▶ **To do**
Lines from the listing that hold the string "Artikelnummer" are what you should return.

***** Dataset entries

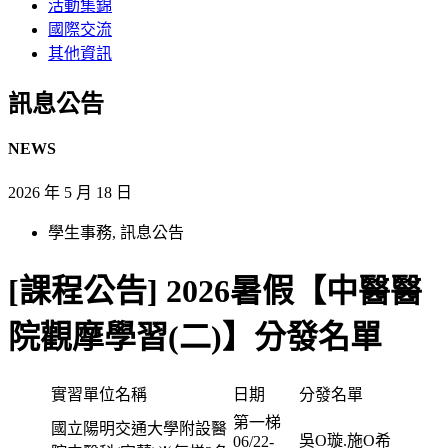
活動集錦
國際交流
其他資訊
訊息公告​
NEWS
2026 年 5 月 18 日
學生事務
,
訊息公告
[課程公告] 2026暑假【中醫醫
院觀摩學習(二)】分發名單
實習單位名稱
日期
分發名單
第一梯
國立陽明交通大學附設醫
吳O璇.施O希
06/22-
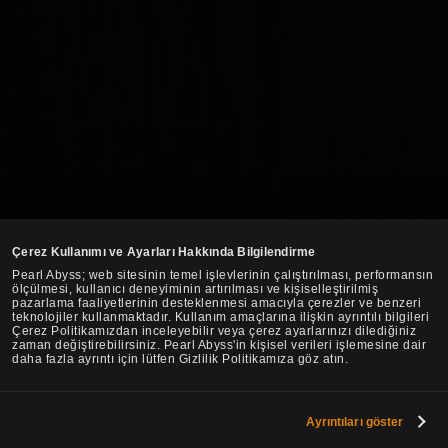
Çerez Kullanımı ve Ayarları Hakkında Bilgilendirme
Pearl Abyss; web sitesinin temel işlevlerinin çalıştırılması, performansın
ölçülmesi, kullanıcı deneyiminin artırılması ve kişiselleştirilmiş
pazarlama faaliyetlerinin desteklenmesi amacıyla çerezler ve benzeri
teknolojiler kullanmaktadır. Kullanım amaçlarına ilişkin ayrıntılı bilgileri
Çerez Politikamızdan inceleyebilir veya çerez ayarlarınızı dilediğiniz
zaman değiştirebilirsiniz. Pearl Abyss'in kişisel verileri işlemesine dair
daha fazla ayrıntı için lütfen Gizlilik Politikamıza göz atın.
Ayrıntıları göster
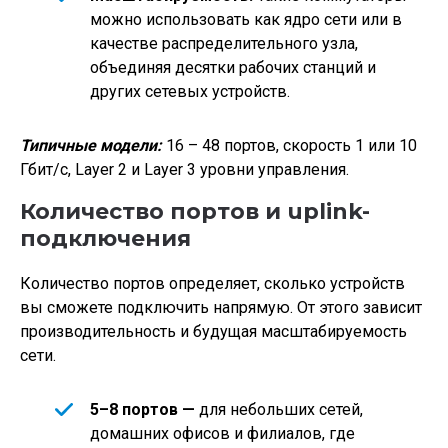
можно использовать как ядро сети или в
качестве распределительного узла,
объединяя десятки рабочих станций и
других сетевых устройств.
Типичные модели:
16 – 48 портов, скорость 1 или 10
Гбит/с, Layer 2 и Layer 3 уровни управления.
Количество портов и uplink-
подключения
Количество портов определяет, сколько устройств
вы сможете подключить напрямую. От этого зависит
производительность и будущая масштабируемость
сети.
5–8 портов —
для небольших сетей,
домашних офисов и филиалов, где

**********
***** Dataset entries

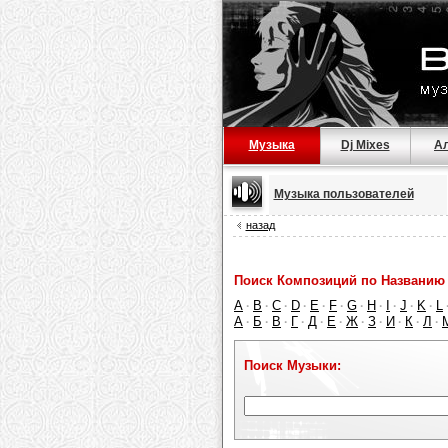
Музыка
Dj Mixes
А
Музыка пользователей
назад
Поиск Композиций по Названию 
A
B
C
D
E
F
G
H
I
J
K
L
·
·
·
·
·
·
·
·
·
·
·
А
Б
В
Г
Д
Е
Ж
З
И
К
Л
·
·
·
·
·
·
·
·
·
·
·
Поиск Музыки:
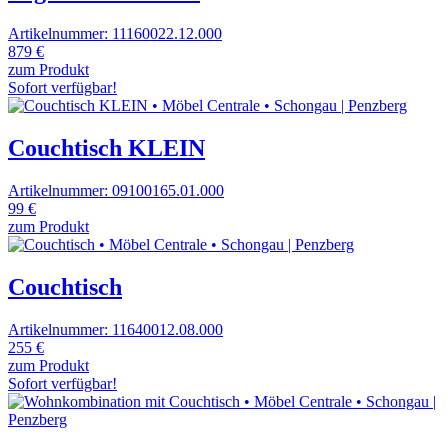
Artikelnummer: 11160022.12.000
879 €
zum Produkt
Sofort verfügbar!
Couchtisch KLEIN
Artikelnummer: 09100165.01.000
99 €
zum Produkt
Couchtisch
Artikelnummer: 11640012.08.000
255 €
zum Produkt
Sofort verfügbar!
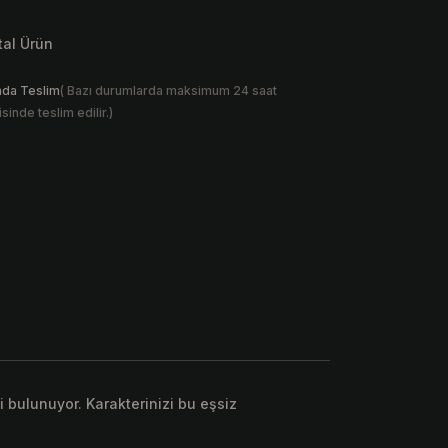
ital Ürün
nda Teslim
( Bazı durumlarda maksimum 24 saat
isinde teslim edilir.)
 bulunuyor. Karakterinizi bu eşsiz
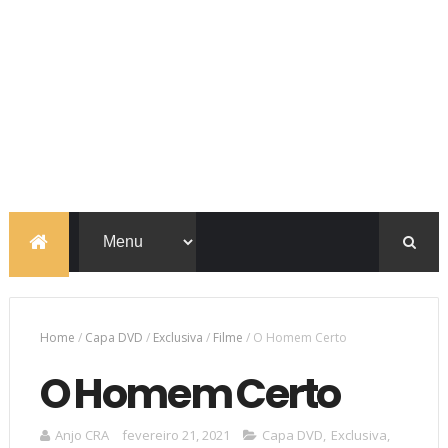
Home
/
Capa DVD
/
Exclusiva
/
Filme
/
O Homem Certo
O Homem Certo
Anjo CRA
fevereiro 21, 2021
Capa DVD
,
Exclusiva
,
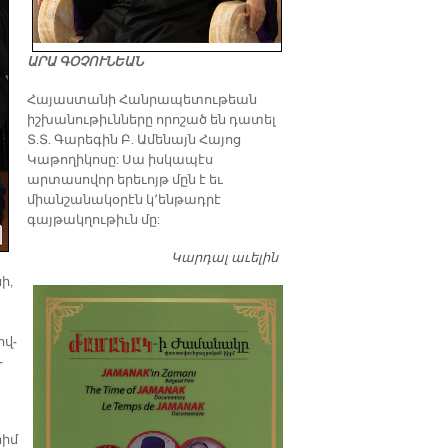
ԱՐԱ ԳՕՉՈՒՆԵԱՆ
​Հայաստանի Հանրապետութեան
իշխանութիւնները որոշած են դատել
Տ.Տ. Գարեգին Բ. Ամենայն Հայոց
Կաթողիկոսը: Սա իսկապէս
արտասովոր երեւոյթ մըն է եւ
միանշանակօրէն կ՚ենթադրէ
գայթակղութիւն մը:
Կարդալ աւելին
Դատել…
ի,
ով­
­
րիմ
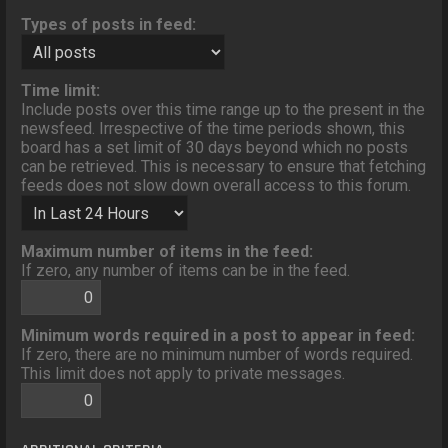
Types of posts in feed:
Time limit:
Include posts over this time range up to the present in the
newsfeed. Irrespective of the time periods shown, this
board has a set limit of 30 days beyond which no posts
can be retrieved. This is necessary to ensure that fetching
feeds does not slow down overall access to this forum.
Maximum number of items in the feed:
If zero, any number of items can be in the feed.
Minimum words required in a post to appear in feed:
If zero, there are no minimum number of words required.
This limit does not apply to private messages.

**********

▶ **Solved exercise**
Artikelnummer: 11160022.12.000
Artikelnummer: 09100165.01.000
Artikelnummer: 11640012.08.000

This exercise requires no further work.